Use new logging module throughout PyLNP

This will be an ongoing upgrade for several areas of code, but the mods module is particularly relevant as knowing where something went wrong is otherwise almost impossible. In general anything which may leave an invalid state after an error should have some logging available.

[Issue created by PeridexisErrant: 2015-03-05] [Last updated on bitbucket: 2015-12-04]

[Comment created by Pidgeot: 2015-12-04] Replace remaining print statements with log calls (fixes #70)

→ <>

[Comment created by Pidgeot: 2015-05-09]

Is the Qt GUI not threaded? I assumed so due to the talk about threads and the fact that it's pretty responsive.

AFAIK, the issue with Qt had to do with the fact that a Qt thread is subtly different from a standard Python thread, and this caused certain things to break - nothing else. Dirk should know more, though.

Making extra instances of Log could be troublesome since they aren't recorded in the main lines and doesn't output to the console by default, but I'm sure it could be modified a bit to work.

If you ask your new instance to output to stderr (set output_err to True), then it'll get picked up by the errorlog module to make it visible to the user (File > Output log). This isn't the default, because it's not a given that all log output needs to go to stderr (when dealing with a custom instance, that is).

As far as usability, I think the logger should support *args and interpolate those into the message, e.g. log.d("Oh no the value should be %s not %s", x, y)

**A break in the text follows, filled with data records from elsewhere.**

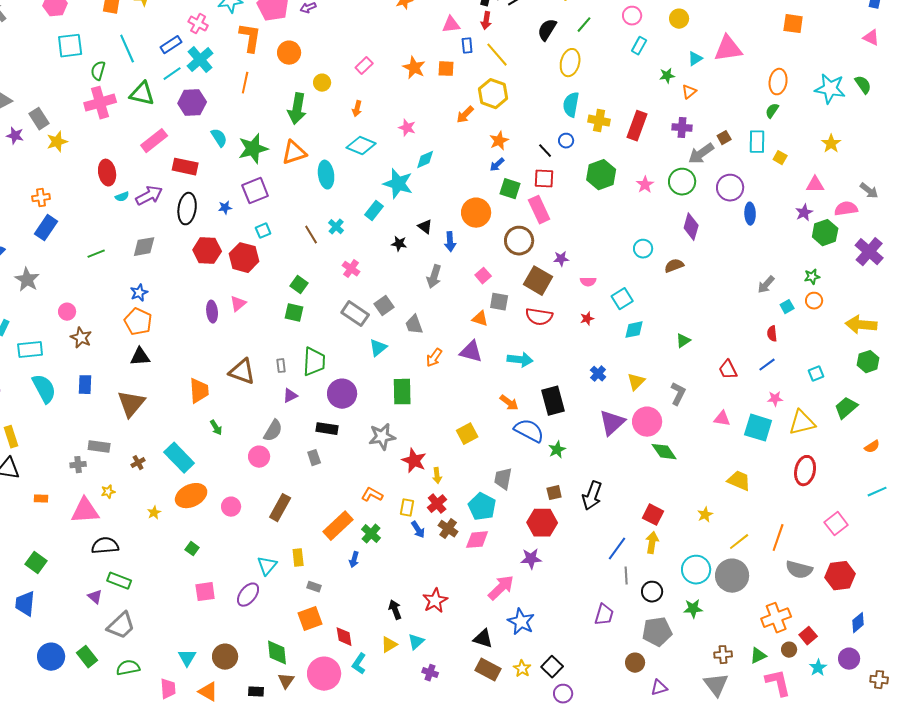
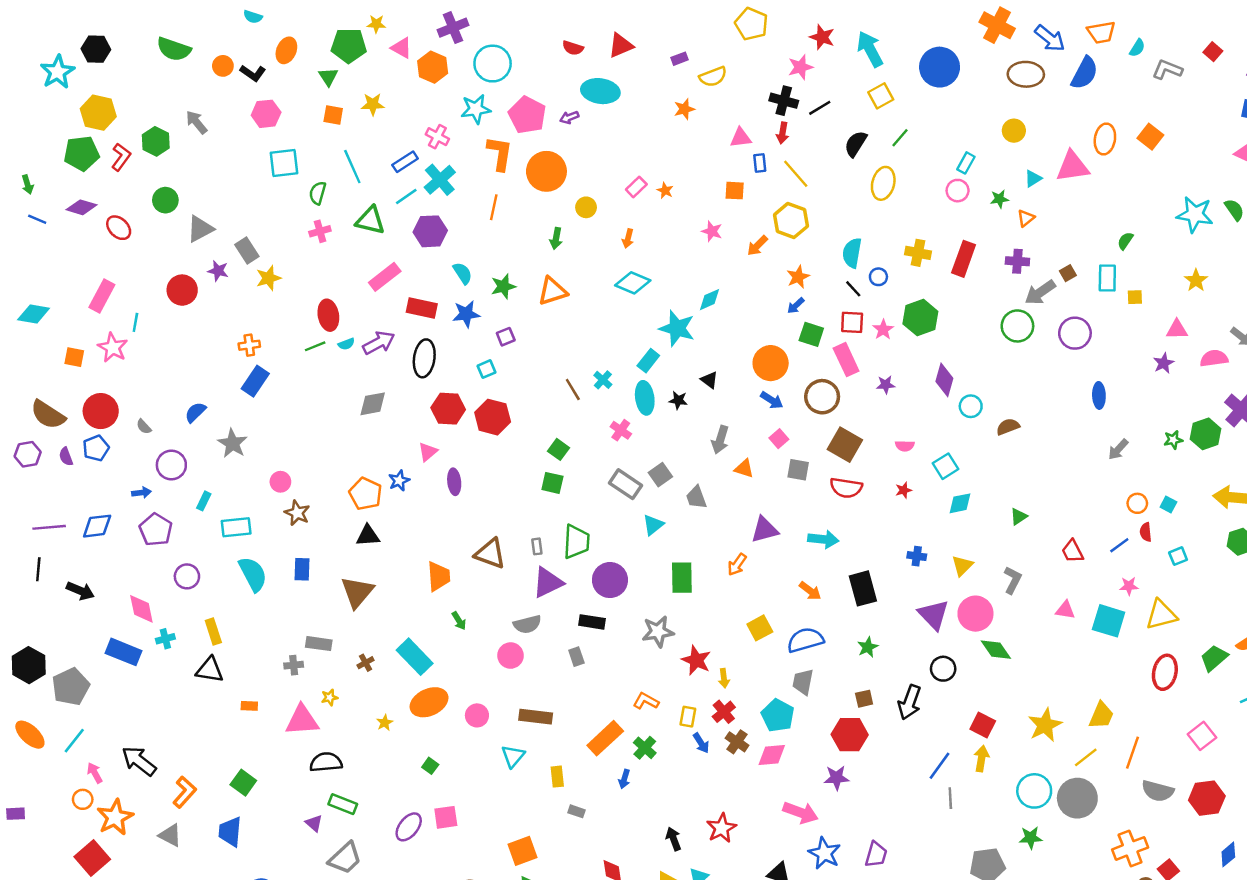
pink circle: (632, 16) -> (958, 191), moved
orange square: (793, 24) -> (1150, 137), turned 30
orange circle: (289, 53) -> (546, 171), size x1.4
orange star: (414, 68) -> (665, 191), moved, size x0.6
orange ellipse: (778, 82) -> (1105, 139), moved
pink cross: (100, 103) -> (320, 231), size x0.6
cyan semicircle: (571, 105) -> (852, 253), moved
green arrow: (297, 109) -> (556, 238), size x0.6
pink star: (407, 128) -> (712, 231), moved
green star: (253, 149) -> (503, 286), size x0.7
yellow square: (780, 158) -> (1135, 297), turned -32
cyan ellipse: (326, 175) -> (645, 398), moved
pink star: (645, 185) -> (883, 330), moved
purple square: (255, 191) -> (506, 337), size x0.6
blue star: (225, 208) -> (466, 314), moved, size x1.6
blue ellipse: (750, 214) -> (1099, 395), moved
purple diamond: (691, 227) -> (944, 380), moved
cyan square: (263, 231) -> (487, 369), moved
green hexagon: (825, 233) -> (1206, 434), moved
blue arrow: (450, 242) -> (772, 400), moved, turned -54
green line: (96, 254) -> (315, 346), moved
purple star: (561, 259) -> (886, 385), moved
blue star: (139, 293) -> (399, 481), moved
orange circle: (814, 301) -> (1137, 503), moved
pink triangle: (238, 304) -> (428, 452), moved
cyan square: (787, 307) -> (1168, 505), moved, turned -32
orange triangle: (480, 319) -> (744, 469), moved
red semicircle: (772, 334) -> (1146, 532), moved
purple triangle: (471, 352) -> (765, 530), turned -30
orange arrow: (434, 358) -> (737, 564), moved
blue cross: (598, 374) -> (917, 556), turned -35
purple triangle: (290, 396) -> (548, 582), size x1.8
green trapezoid: (846, 408) -> (1214, 658), moved
purple triangle: (612, 423) -> (934, 615), turned -32
gray semicircle: (273, 431) -> (527, 624), turned 45
blue semicircle: (529, 431) -> (805, 640), moved, turned -44
yellow trapezoid: (739, 481) -> (1101, 715), moved, turned 90
brown rectangle: (280, 508) -> (536, 717), turned 68
yellow star: (705, 515) -> (1045, 725), size x1.8
cyan triangle: (267, 566) -> (513, 756), moved
pink arrow: (501, 588) -> (801, 813), turned 64
black circle: (652, 592) -> (943, 669), moved
purple ellipse: (248, 595) -> (409, 827), moved
purple trapezoid: (604, 615) -> (876, 854), moved
orange square: (310, 619) -> (522, 851), moved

Makes perfect sense. I'll get that in there.

[Comment created by jmorgensen: 2015-05-09] Is the Qt GUI not threaded? I assumed so due to the talk about threads and the fact that it's pretty responsive.

I agree that most of the core code shouldn't be threaded. I'm not even sure downloads should be in core, but that's another matter.

Making extra instances of Log could be troublesome since they aren't recorded in the main lines and doesn't output to the console by default, but I'm sure it could be modified a bit to work.

As far as usability, I think the logger should support *args and interpolate those into the message, e.g. log.d("Oh no the value should be %s not %s", x, y)

[Comment created by Pidgeot: 2015-05-09]

I think the current log system takes care of 1, but not 2.

In the case of 2: If you have absolutely no idea where it is, that's what the -d switch is for. If you know it's a particular operation, that's what push/pop_level is for.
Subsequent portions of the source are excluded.